*** RECORDS FOR THIS EXERCISE Section Begins ***

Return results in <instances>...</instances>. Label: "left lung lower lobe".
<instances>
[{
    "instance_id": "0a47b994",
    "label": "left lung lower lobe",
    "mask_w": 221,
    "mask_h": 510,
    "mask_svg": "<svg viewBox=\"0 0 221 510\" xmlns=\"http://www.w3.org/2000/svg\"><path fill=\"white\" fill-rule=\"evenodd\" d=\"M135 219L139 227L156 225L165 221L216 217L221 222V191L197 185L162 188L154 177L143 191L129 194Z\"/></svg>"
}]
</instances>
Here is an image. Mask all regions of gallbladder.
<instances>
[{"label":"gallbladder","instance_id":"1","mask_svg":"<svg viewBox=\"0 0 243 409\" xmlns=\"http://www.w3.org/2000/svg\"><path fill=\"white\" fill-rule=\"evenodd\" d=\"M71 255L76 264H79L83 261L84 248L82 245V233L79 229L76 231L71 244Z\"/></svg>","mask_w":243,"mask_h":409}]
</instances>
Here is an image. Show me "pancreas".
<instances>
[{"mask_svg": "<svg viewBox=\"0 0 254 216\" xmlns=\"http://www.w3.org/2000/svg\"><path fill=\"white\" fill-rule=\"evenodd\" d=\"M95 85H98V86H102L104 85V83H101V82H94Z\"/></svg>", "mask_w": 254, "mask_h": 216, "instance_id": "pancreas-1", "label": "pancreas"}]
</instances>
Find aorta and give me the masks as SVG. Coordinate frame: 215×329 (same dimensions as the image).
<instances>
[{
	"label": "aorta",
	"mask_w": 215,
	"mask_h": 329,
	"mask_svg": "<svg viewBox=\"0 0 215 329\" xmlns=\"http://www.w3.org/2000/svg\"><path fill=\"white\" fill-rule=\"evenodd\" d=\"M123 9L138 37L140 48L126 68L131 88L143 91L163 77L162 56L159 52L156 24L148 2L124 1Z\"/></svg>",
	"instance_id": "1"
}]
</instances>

*** RECORDS FOR THIS EXERCISE Section Ends ***

YOUR TASK:
Exactly the lines from the one containing "Here is an image. Show" to the last line of the entries above must be duplicated, with both of those lines included and nothing more.

YOUR SOLUTION:
Here is an image. Show me "pancreas".
<instances>
[{"mask_svg": "<svg viewBox=\"0 0 254 216\" xmlns=\"http://www.w3.org/2000/svg\"><path fill=\"white\" fill-rule=\"evenodd\" d=\"M95 85H98V86H102L104 85V83H101V82H94Z\"/></svg>", "mask_w": 254, "mask_h": 216, "instance_id": "pancreas-1", "label": "pancreas"}]
</instances>
Find aorta and give me the masks as SVG. Coordinate frame: 215×329 (same dimensions as the image).
<instances>
[{
	"label": "aorta",
	"mask_w": 215,
	"mask_h": 329,
	"mask_svg": "<svg viewBox=\"0 0 215 329\" xmlns=\"http://www.w3.org/2000/svg\"><path fill=\"white\" fill-rule=\"evenodd\" d=\"M123 9L138 37L140 48L126 68L131 88L143 91L163 77L162 56L159 52L156 24L148 2L124 1Z\"/></svg>",
	"instance_id": "1"
}]
</instances>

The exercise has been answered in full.